Both of Netskope’s September courses are sold out, but seats are still available for October, November, and December.
Another company offering SASE certifications is Versa Networks. It offers a free Versa SASE Essentials course and has a channel-partners program to certify companies on its SASE platform.
“The prescribed program training, certification and enablement activities focus on SASE design and deployment,” says John Atchison, Versa’s head of global channel marketing. “Upon completing exams proctored by a third party, Versa ACE Partners are certified and have access to the SASE Specialised badges.”
The way the system works, he says, is that individual professionals take the courses and certification exams. “Once the company has completed the requirements, they obtain status -- such as Titan Specialised -- and access the specialty badges,” he said.
Do you need SASE certs?
SASE certifications have value when combined with knowledge of the SASE framework and capability to help get a migration plan rolling, says Constellation’s Miller. “But does everyone need to run out to get this? Likely not yet.”
SASE is an important framework -- and it can’t be stood up in a day, or a week, Miller says. “It is a security framework to bring security and network connectivity into a single cloud platform. This is core to rapid transformation that is durable and secure not just today but as the edge and cloud continue their trajectory of expansion.”
Companies will need individuals who are well versed in the what and the why of converging cloud platforms. “This is where, potentially, certifications will come in handy,” she says. “Individuals who put in that time will also extract the knowledge and the insights needed to not just implement the framework but also to troubleshoot and specify needs within a specific scenario or enterprise.”
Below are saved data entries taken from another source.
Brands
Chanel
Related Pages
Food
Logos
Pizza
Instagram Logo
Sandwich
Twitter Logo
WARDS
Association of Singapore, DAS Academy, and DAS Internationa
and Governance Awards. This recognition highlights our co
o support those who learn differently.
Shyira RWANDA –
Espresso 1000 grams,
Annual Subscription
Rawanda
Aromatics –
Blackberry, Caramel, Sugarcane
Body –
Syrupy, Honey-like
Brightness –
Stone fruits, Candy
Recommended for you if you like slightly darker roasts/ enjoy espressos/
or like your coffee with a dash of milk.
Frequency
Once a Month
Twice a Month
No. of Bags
The new SASE certifications are nowhere near as involved as something like Cisco's CCNA certification, says Rik Turner, principal analyst for emerging technologies, at Omdia. But the certifications could still be valuable, Turner says, even if they are vendor specific.
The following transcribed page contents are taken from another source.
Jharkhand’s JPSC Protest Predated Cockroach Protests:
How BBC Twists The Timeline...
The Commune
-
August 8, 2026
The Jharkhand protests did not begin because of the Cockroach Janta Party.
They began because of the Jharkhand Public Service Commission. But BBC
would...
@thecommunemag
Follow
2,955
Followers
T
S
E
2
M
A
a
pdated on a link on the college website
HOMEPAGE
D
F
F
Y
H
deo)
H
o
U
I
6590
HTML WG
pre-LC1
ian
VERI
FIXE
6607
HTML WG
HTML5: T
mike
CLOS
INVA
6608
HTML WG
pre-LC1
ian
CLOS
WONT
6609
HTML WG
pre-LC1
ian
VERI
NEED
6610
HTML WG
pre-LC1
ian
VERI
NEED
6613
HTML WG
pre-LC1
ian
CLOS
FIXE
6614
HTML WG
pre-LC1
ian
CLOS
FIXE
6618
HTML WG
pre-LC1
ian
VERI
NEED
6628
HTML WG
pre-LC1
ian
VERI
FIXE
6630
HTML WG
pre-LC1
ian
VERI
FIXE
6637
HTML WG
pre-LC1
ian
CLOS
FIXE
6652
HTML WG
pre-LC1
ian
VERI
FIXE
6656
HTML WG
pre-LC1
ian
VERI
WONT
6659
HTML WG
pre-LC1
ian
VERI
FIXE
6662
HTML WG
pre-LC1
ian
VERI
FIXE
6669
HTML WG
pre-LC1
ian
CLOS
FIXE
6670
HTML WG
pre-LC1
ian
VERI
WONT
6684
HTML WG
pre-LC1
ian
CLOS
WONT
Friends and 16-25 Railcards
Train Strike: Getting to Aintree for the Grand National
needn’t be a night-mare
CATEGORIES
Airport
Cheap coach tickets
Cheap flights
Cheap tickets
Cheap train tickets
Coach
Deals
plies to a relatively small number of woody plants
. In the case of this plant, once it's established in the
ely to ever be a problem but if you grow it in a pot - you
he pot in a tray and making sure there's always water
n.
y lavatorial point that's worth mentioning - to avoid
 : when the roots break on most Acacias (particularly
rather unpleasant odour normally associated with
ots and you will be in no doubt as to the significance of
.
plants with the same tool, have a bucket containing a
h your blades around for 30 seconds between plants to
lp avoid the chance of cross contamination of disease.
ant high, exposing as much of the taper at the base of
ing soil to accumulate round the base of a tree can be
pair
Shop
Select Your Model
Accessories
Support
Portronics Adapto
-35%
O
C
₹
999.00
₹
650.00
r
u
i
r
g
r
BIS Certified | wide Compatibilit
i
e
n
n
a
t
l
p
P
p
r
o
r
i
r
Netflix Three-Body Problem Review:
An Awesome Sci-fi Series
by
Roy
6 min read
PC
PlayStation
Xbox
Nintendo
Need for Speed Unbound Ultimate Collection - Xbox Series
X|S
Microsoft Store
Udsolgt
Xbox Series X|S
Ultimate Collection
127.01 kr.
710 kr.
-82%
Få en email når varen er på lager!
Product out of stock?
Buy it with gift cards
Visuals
“They will show you are familiar with at least one vendor’s SASE offering, and there should be a reasonable degree of commonality between them all. I suppose it’s a bit like, in a previous era, someone showing up for a job interview with Cisco qualifications, which might be of some use if you were a Foundry or Extreme shop. Or maybe someone who was familiar with HP-UX could be of interest to a Solaris shop.”
It will be interesting to see if an independent certification emerges.